Several Native American tribes on the Plains have returned bison to their lands with the intention of allowing limited hunting and harvest of the animals. In October 2020, the Sicangu Lakota Oyate nation worked with WWF and the U.S. Department of the Interior to release 100 bison on tribal land in South Dakota. The Sicangu Lakota plan to expand the herd to 1,500 animals, but the size of the pasture available to them will be five times the size of the study area in the Platte River Valley.
These initiatives bring back a culturally significant animal that Native Americans consider to be part of their family, proponents say. The return of bison also restores a source of food that was stolen when hunters pushed bison to the edge of extinction in the 19th century.
A 2019 study led by ecologist Kate Wilkins found that reintroducing bison to the prairies of northern Colorado boosted the connection that visitors had with the site. The research did not turn up a noticeable impact on birds a year after the bison returned. That said, Wilkins told Mongabay, reintroductions have to be done with careful planning.

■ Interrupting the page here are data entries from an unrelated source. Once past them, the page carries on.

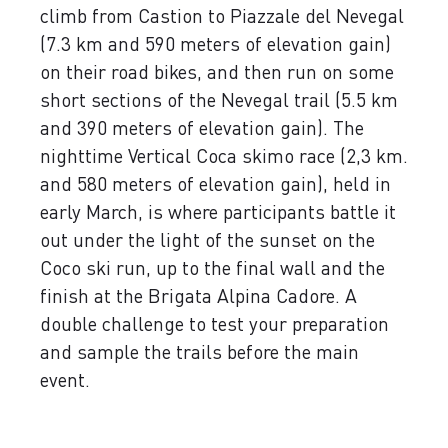
climb from Castion to Piazzale del Nevegal
(7.3 km and 590 meters of elevation gain)
on their road bikes, and then run on some
short sections of the Nevegal trail (5.5 km
and 390 meters of elevation gain). The
nighttime Vertical Coca skimo race (2,3 km.
and 580 meters of elevation gain), held in
early March, is where participants battle it
out under the light of the sunset on the
Coco ski run, up to the final wall and the
finish at the Brigata Alpina Cadore. A
double challenge to test your preparation
and sample the trails before the main
event.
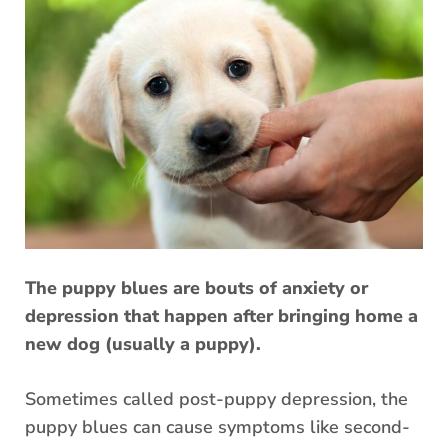
The puppy blues are bouts of anxiety or
depression that happen after bringing home a
new dog (usually a puppy).
Sometimes called post-puppy depression, the
puppy blues can cause symptoms like second-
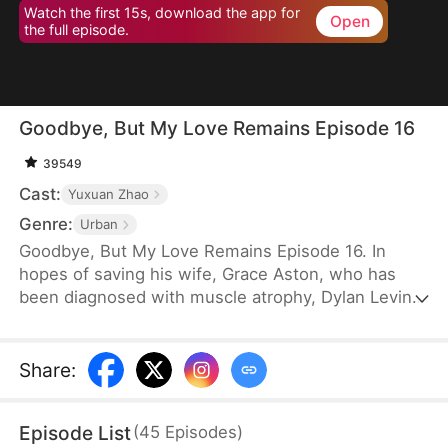
Watch the first 15s, download the app for
Open
the full episode.
Goodbye, But My Love Remains Episode 16
39549
Cast:
Yuxuan Zhao
Genre:
Urban
Goodbye, But My Love Remains Episode 16. In
hopes of saving his wife, Grace Aston, who has
been diagnosed with muscle atrophy, Dylan Levin
stays by her side and supports her in every way he
can. When he is diagnosed with terminal cancer, he
decides to subject her to a rigorous recovery
Share
:
regimen, despite knowing the pain it will cause her.
Eventually, Grace recovers, but the first thing she
Episode List
(
45
Episodes
)
does is choose to divorce Dylan.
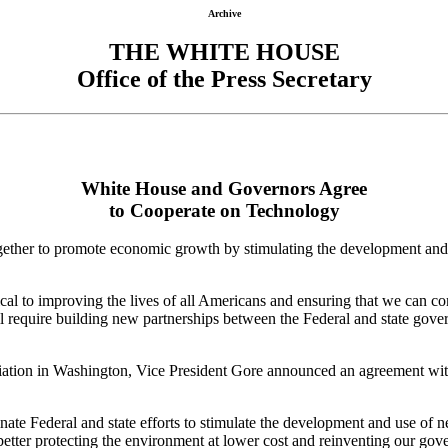
Archive
THE WHITE HOUSE
Office of the Press Secretary
White House and Governors Agree
to Cooperate on Technology
gether to promote economic growth by stimulating the development and
ical to improving the lives of all Americans and ensuring that we can 
ll require building new partnerships between the Federal and state gove
ciation in Washington, Vice President Gore announced an agreement wi
nate Federal and state efforts to stimulate the development and use of
tter protecting the environment at lower cost and reinventing our gover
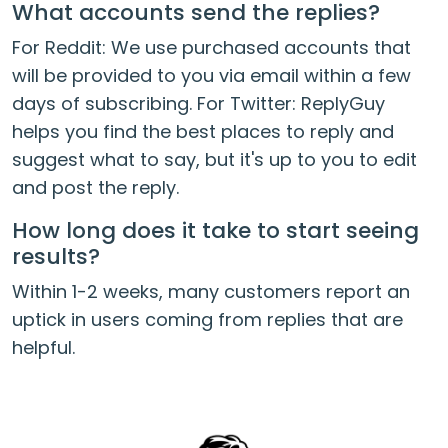
What accounts send the replies?
For Reddit: We use purchased accounts that
will be provided to you via email within a few
days of subscribing. For Twitter: ReplyGuy
helps you find the best places to reply and
suggest what to say, but it's up to you to edit
and post the reply.
How long does it take to start seeing
results?
Within 1-2 weeks, many customers report an
uptick in users coming from replies that are
helpful.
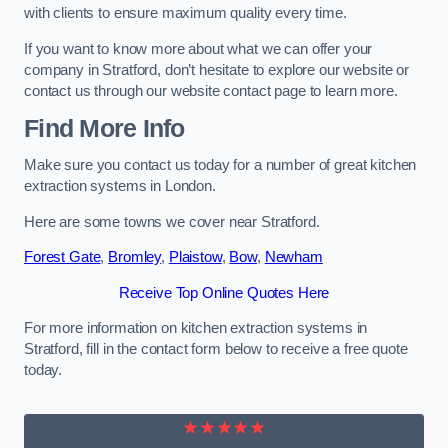
with clients to ensure maximum quality every time.
If you want to know more about what we can offer your
company in Stratford, don’t hesitate to explore our website or
contact us through our website contact page to learn more.
Find More Info
Make sure you contact us today for a number of great kitchen
extraction systems in London.
Here are some towns we cover near Stratford.
Forest Gate
,
Bromley
,
Plaistow
,
Bow
,
Newham
Receive Top Online Quotes Here
For more information on kitchen extraction systems in
Stratford, fill in the contact form below to receive a free quote
today.
★★★★★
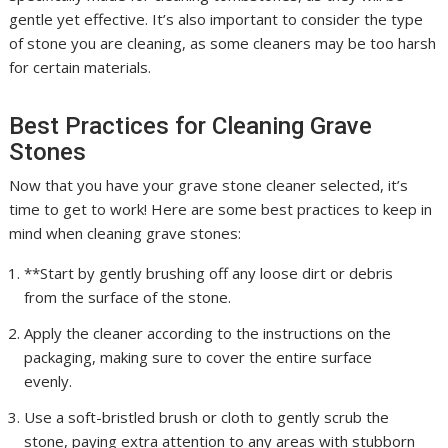
gentle yet effective. It’s also important to consider the type
of stone you are cleaning, as some cleaners may be too harsh
for certain materials.
Best Practices for Cleaning Grave
Stones
Now that you have your grave stone cleaner selected, it’s
time to get to work! Here are some best practices to keep in
mind when cleaning grave stones:
**Start by gently brushing off any loose dirt or debris
from the surface of the stone.
Apply the cleaner according to the instructions on the
packaging, making sure to cover the entire surface
evenly.
Use a soft-bristled brush or cloth to gently scrub the
stone, paying extra attention to any areas with stubborn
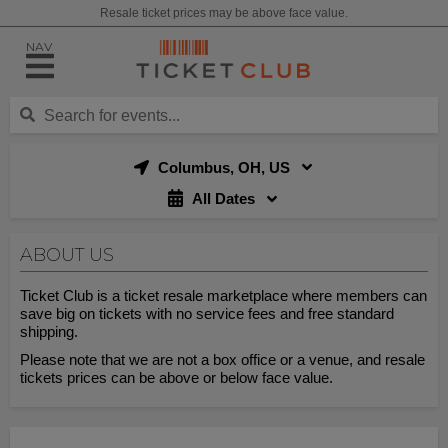
Resale ticket prices may be above face value.
NAV
Columbus, OH, US
All Dates
ABOUT US
Ticket Club is a ticket resale marketplace where members can
save big on tickets with no service fees and free standard
shipping.
Please note that we are not a box office or a venue, and resale
tickets prices can be above or below face value.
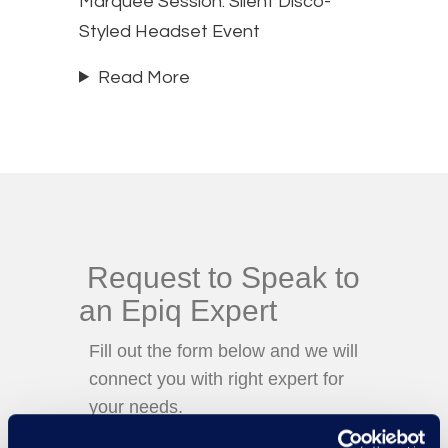
Marquee Session: Silent Disco-
Styled Headset Event
Read More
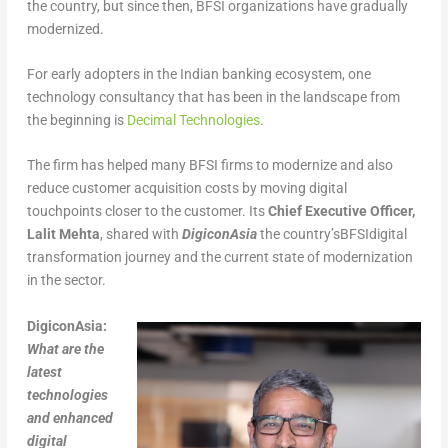
the country, but since then, BFSI organizations have gradually
modernized.
For early adopters in the Indian banking ecosystem, one
technology consultancy that has been in the landscape from
the beginning is
Decimal Technologies
.
The firm has helped many BFSI firms to modernize and also
reduce customer acquisition costs by moving digital
touchpoints closer to the customer. Its
Chief Executive Officer,
Lalit Mehta
, shared with
DigiconAsia
the country’sBFSIdigital
transformation journey and the current state of modernization
in the sector.
DigiconAsia:
What are the
latest
technologies
and enhanced
digital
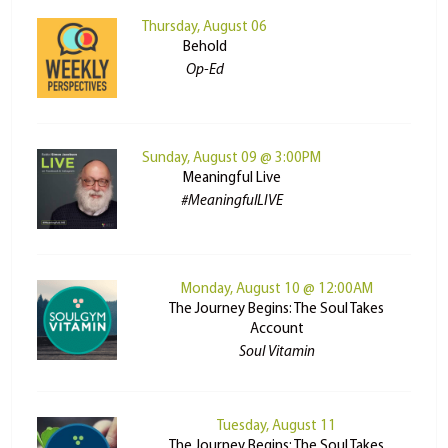
Thursday, August 06
Behold
Op-Ed
Sunday, August 09 @ 3:00PM
Meaningful Live
#MeaningfulLIVE
Monday, August 10 @ 12:00AM
The Journey Begins: The Soul Takes
Account
Soul Vitamin
Tuesday, August 11
The Journey Begins: The Soul Takes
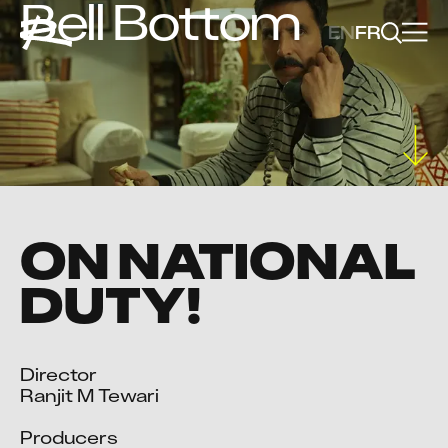
Bell Bottom
EN
FR
ON NATIONAL
DUTY!
Director

Ranjit M Tewari

Producers
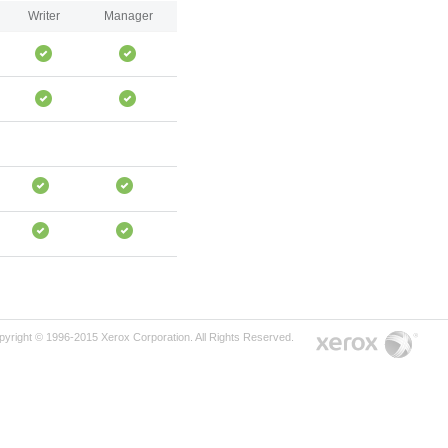
Writer
Manager
pyright © 1996-2015 Xerox Corporation. All Rights Reserved.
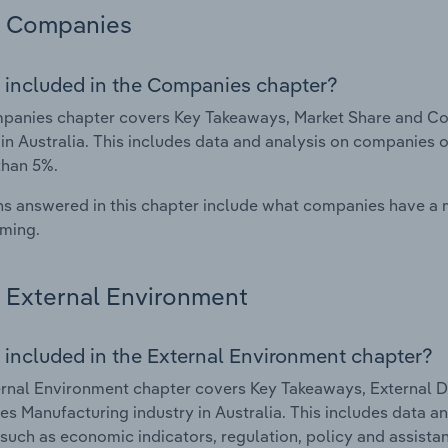
Companies
 included in the Companies chapter?
panies chapter covers Key Takeaways, Market Share and Co
 in Australia. This includes data and analysis on companies o
than 5%.
s answered in this chapter include what companies have a
rming.
External Environment
 included in the External Environment chapter?
rnal Environment chapter covers Key Takeaways, External Dr
es Manufacturing industry in Australia. This includes data an
such as economic indicators, regulation, policy and assist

“Long-term ecological monitoring at bison reintroduction sites is extremely important, especially if land managers want to understand how to reach goals focused on grassland conservation,” she said in an email.
Wilkins, a postdoctoral fellow at Colorado State University who was not involved in the research in Nebraska, said the bobolink study demonstrated that the effects of reintroductions on “sensitive” bird species must be taken into account. More broadly, she added, bringing bison back cannot be viewed as the final piece of the restoration puzzle, as vital as that piece might be.
“Bison remain an integral part to grassland conservation because they have the potential to help restore lost ecological function and repair severed cultural connections for Native American tribes,” Wilkins said. But, she added, “Successfully reintroducing bison to meet ecological goals requires managing herds to ensure they create heterogenous landscapes that support different species of grassland birds and other animals.”
In a 2003 paper, policy analyst and historian Michael Black likened the restoration of natural ecosystems to the story of Humpty Dumpty. In the well-known children’s nursery rhyme, Humpty Dumpty — often in the form of an egg, thanks to an illustration in Lewis Carroll’s Through the Looking-Glass — topples from his perch on a wall. Try as they might, the hapless king’s guard have no luck mending Humpty.
“Ecosystems, like Humpty Dumpty, are vastly easier to preserve than they are to reassemble,” Black writes, which the bobolink study demonstrates.
Still, Arcilla said the resurgence of the bison is evidence that, with effort, humans can affect positive environmental change.
“We can almost destroy things totally, or we can save things and make room for things,” she said. The question now is whether that capability will be limited to a single species or be brought to bear on the restoration of a landscape that would include other members such as the bobolink.
“Do we want a healthy ecosystem?” Arcilla asked. “Or do we just want to see bison again?”